İşsiz insanlar yukarıda örneklerini verdiğim esnek iş koşullarını lüks mü bulurlar, bizim derdimiz bir sıcak çorbayken çocuk sahibi olanlara farklı çalışma saati alternatifi örnekleri sunmak pek de dikkat çekmiyor diye düşünüyorsanız, yanılıyorsunuz.

Çalışma koşullarının iyileştirilmesi bir bütün. Türkiye’de esnek çalışma kavramı mevzuatta yer almıyor hatta tanımına bile yer verilmiyor. Oysa esnek çalışma yöntemi pek çok ülke mevzuatında açıkça belirtiliyor.

“”Devamlı ve belirli bir işte tam gün çalışma saatlerine göre daha az bir süre çalışmak”” olarak tanımlayabileceğimiz esnek çalışma, örneğin Fransız mevzuatında “”Aylık ya da haftalık yasal çalışma saatlerinin en az beşte birinden daha kısa veya işyeri düzeyinde yapılan toplu sözleşmelerle belirlenen çalışma saatleri”” diye tanımlanıyor. Diğer Avrupa ülkelerinde de benzer açıklamalar görülüyor.
Esneklik kelimesinin sözlük karşılığında, değişen durumlara uyarlanmaya, serbest biçimde yorumlanmaya, yeni düzenlemelere elverişli olmak gibi bir açıklama yer alıyor. Değişen durumlara uyarlanma durumu çalışma hayatı için şunları ifade etmeli; Çalıştığın her yer ofisindir: İşyeri, birçok kültürün birbirini destekleyerek yaşadığı bir ortamdır: Daha fazla tatil, alternatif işler, esnek çalışma saatleri, daha fazla teknolojik olanağı talep eden çalışan grubu oluşmaktadır: Yükselme olanağına karşılık gelirini tehlikeye atabilecek profesyonellerle karşılaşabilirsiniz: Performans ve sonuç önem kazandığı sürece kimin kaç saat ve nerede çalıştığı kimsenin umurunda olmamalıdır: Haftada 40 saat çalışılsa bile bu aynı yerde beş gün boyunca sabah 9:00′dan akşam 17:00′ye kadar bulunmak anlamına gelmez; Serbest çalışanlar kadrolu çalışanlarla rekabete geçecekler: Bütün bunların sonucu olarak iş hukuku, özlük haklarının ve ek gelir olanaklarının işverenden bağımsız, rahatça kullanılabildiği ve taşınabileceği bir ortama ait düzenlemeleri getirmek zorundadır.

Türkiye’de Durum Ne

Mevcut yasal düzenlemeler karşısında halen sadece işçilerin işe başlama ve bitiş saatlerinin değiştirildiği basit kayan iş sürelerinin uygulanması mümkün. Sıkıştırılmış iş haftası uygulamaları kısmen ve sınırlı işlerde uygulanabiliyor.
Türkiye, Avrupa’nın çok gerisinde.

Türkiye’de mevzuatla ilgili çalışmalar her şeyden önce sosyal güvenlik sisteminin esnek çalışmaya talip bireyleri ve onlara esnek çalışma yöntemlerini sunan ya da sunmak isteyen işvereni koruyacak şekilde düzenlenmek zorunda.

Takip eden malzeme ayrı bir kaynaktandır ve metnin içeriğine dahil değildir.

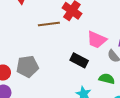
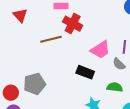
pink trapezoid: (97, 40) -> (100, 50), turned -50

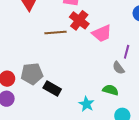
pink trapezoid: (100, 50) -> (102, 33), moved
black rectangle: (85, 72) -> (52, 88), moved

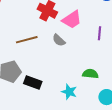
brown line: (55, 32) -> (27, 40), moved
gray semicircle: (118, 68) -> (59, 40), moved

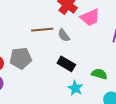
gray semicircle: (59, 40) -> (64, 35), moved
black rectangle: (33, 82) -> (66, 64), moved

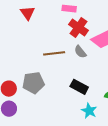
gray semicircle: (64, 35) -> (80, 52), moved

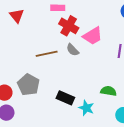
gray pentagon: (33, 83) -> (28, 85), turned -30
black rectangle: (79, 87) -> (65, 98), moved

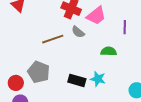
green semicircle: (108, 91) -> (109, 51), moved
cyan star: (86, 108) -> (98, 79), moved

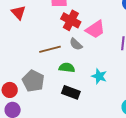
green semicircle: (109, 51) -> (67, 68), moved
cyan star: (98, 79) -> (99, 76), moved

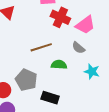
gray semicircle: (76, 44) -> (78, 48), moved
black rectangle: (71, 92) -> (50, 98), moved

Unutmayın herkes Dokuz-Beş mesaisi yapmak zorunda değil. Herkes yalnızca bir işte çalışmak zorunda değil. Herkes her gün işe giriş-çıkış yapmak zorunda değil.
Performans mı?

Merak etmeyin. Siz altyapıyı kurun, çalışanlara kulak verin, bunu bir günde yapmaya kalkmayın çalışanlarınızı esneyebilmeleri için eğitin.
Bu konudaki tartışmamız sürecek.
Fikirlerinizi paylaşın lütfen. Paylaşın ki fikirlerimiz büyüsün.